Der Senat setzt nur noch auf Großunterkünfte für Flüchtlinge und auch bei ihrer Beschulung geht der Trend zur Segregation. Kritiker sind entrüstet.

Untergebracht, aber von Wohnen weit entfernt: Geflüchtete in der Unterkunft im ehemaligen Flughafen Tegel Foto: Sabine Gudath/imago

Aus Berlin

Susanne Memarnia

Zur Zeit sieht es nicht gut aus für Flüchtlinge, auch nicht in Berlin. Weitgehend unbemerkt von der Öffentlichkeit verabschiedet sich der Senat gerade scheibchenweise von lange hochgehaltenen Prinzipien. Etwa, dass Geflüchtete möglichst dezentral untergebracht werden und dass geflüchtete Kinder in Regelschulen gehen, um ihre Integration zu erleichtern. Stattdessen setzt die Koalition zunehmend auf Großunterkünfte – und plant dort „Flüchtlingsschulen" gleich mit.

Doch solche „Segregationsschulen" gefährdeten die Bildungschancen und die psychische Gesundheit geflüchteter Kinder und Jugendlicher, heißt es in einem offenen Brief, den 80 Berliner Organisationen an diesen Donnerstag – dem Internationalen Tag der Kinderrechte – an Bildungssenatorin Katharina Günther-Wunsch (CDU) überreichen. „Besonders für die große Zahl von Kindern und Jugendlichen mit Traumafolgestörungen ist eine isolierte Beschulung innerhalb von Großunterkünften hochgradig belastend", schreiben die Unterzeichner – darunter Flüchtlingsrat, Moabit hilft, Grips Theater und Terre des Hommes Deutschland.

Die erste „Flüchtlingsschule" direkt in einem Heim wurde Anfang 2024 in der Notunterkunft Tegel für rund 300 Kinder eröffnet. Begründung: In den Schulen der näheren Umgebung gebe es nicht genug Platz für weitere Willkommensklassen. Was zunächst als absolute Ausnahme verkauft wurde, wird offensichtlich zum neuen Normal. Laut Bildungsverwaltung eröffnete nach den Herbstferien im früheren City Hotel an der Landsberger Allee eine „Beschulung" für rund 70 Kinder, Anfang November startete zudem die „Willkommensschule THF" am Ex-Flughafen Tempelhof mit 50 Kindern. In der Notunterkunft Tegel, die bis Jahresende leer gezogen werden soll, gehen weiterhin 180 Kinder in die Flüchtlingsschule. Auch in der neuen Großunterkunft Hasenheide ist eine eigene Schule in den Räumen der Einrichtung geplant.

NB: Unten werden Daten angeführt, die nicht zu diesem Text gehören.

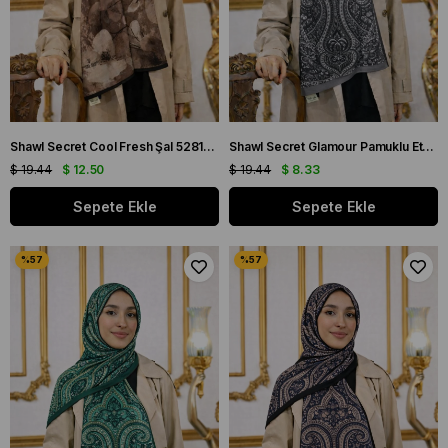
Shawl Secret Cool Fresh Şal 52819 Siyah Koyu Kahve
Shawl Secret Glamour Pamuklu Etnik Soft Şal 52826 Gri Siyah Etnik Desen
$ 19.44
$ 12.50
$ 19.44
$ 8.33
Sepete Ekle
Sepete Ekle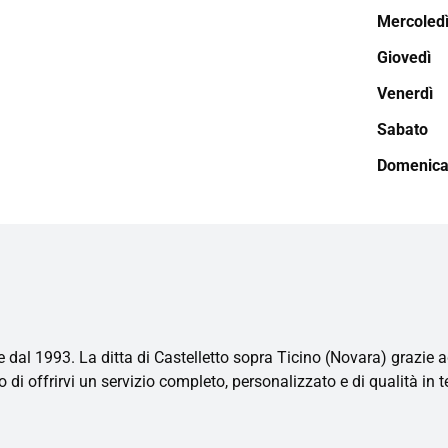
Mercoled
Giovedì
Venerdì
Sabato
Domenic
 dal 1993. La ditta di Castelletto sopra Ticino (Novara) grazie ad
o di offrirvi un servizio completo, personalizzato e di qualità in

"Wie bekommen wir diese Kinder in den Regelbetrieb?"

Hans-Jürgen Kuhn, Schöneberg hilf

Diese Praxis der Segregation stehe in eklatantem Widerspruch zu nationalem und internationalem Recht, heißt es im offenen Brief – die Unterzeichner verweisen unter anderem auf die UN-Kinderechtskonvention (Art. 28), den UN-Sozialpakt (Art. 13) und die EU-Grundrechte-Charta (Art. 14). Der Sprecher der Bildungsverwaltung, Martin Klesmann, erwiderte auf taz-Anfrage: Es helfe nicht, „eine integrative Beschulung zu fordern, wenn die sächlichen Ressourcen – die Klassenräume – nicht in auskömmlichen Maße vorhanden sind". Insofern sei die vorübergehende Beschulung in Unterkünften nur die zweitbeste Form, „aber an den genannten Standorten alternativlos". Dennoch habe das Recht auf Bildung „oberste Priorität".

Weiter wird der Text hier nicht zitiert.